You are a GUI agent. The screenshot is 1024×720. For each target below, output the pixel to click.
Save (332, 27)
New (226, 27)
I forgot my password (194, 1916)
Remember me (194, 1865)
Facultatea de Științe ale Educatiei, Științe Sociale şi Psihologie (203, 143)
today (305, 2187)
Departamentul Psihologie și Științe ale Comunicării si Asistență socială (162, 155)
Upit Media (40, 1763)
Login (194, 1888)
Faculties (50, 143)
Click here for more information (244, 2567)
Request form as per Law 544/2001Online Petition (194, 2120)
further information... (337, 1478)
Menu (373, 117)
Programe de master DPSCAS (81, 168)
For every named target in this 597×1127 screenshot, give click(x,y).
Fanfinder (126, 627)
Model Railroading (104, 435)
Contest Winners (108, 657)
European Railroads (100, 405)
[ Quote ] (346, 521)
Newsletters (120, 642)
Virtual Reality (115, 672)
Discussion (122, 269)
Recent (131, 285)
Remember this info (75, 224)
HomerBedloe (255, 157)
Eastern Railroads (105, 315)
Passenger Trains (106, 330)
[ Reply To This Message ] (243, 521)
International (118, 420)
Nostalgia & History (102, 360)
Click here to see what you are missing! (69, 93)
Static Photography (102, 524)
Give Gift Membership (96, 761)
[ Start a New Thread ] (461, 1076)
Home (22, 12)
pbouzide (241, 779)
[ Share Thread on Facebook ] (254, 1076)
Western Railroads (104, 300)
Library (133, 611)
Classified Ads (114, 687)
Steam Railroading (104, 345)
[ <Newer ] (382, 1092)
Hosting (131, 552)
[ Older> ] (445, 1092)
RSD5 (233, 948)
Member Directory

=-=-=

## Your instructions
Each line containing the word "Railroads" needs to be copied from the data above.

## Exercise response
European Railroads (100, 405)
Eastern Railroads (105, 315)
Western Railroads (104, 300)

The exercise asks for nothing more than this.